Read through the listing below and return only the lines containing "Winx".

● **SOURCE DATA**:
Start of Block

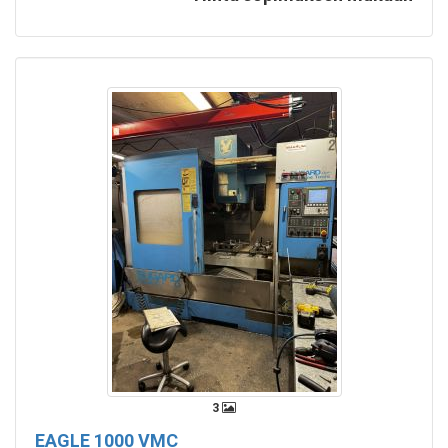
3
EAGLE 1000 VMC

End of Block
Start of Block

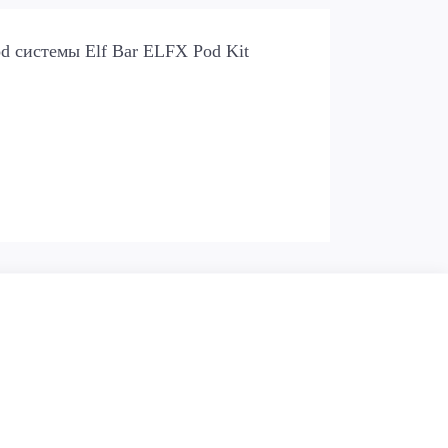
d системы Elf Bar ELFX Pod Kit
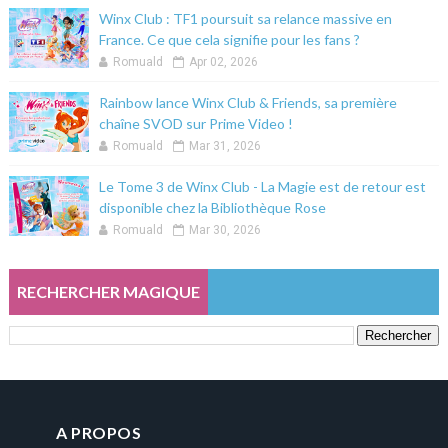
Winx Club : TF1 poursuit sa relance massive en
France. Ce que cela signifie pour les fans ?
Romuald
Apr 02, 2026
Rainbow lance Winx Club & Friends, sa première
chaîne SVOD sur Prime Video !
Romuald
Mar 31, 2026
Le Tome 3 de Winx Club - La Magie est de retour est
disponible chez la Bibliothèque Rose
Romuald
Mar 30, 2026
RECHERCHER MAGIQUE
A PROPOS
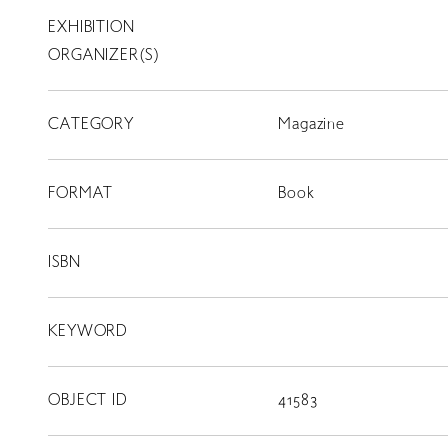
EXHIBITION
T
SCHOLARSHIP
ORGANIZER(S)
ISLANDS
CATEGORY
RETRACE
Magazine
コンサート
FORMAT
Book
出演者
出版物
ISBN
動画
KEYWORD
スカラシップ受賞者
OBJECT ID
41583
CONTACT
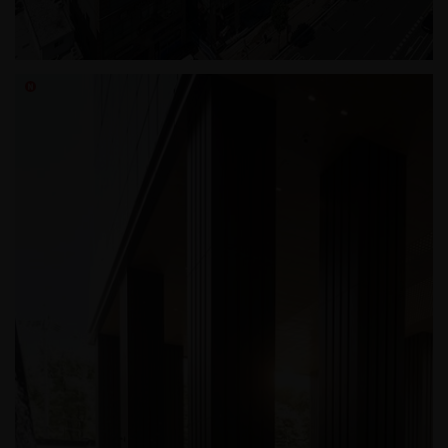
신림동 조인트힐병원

End of Block

● **PROBLEM SOLUTION**:
Winx Club : TF1 poursuit sa relance massive en
Rainbow lance Winx Club & Friends, sa première
Le Tome 3 de Winx Club - La Magie est de retour est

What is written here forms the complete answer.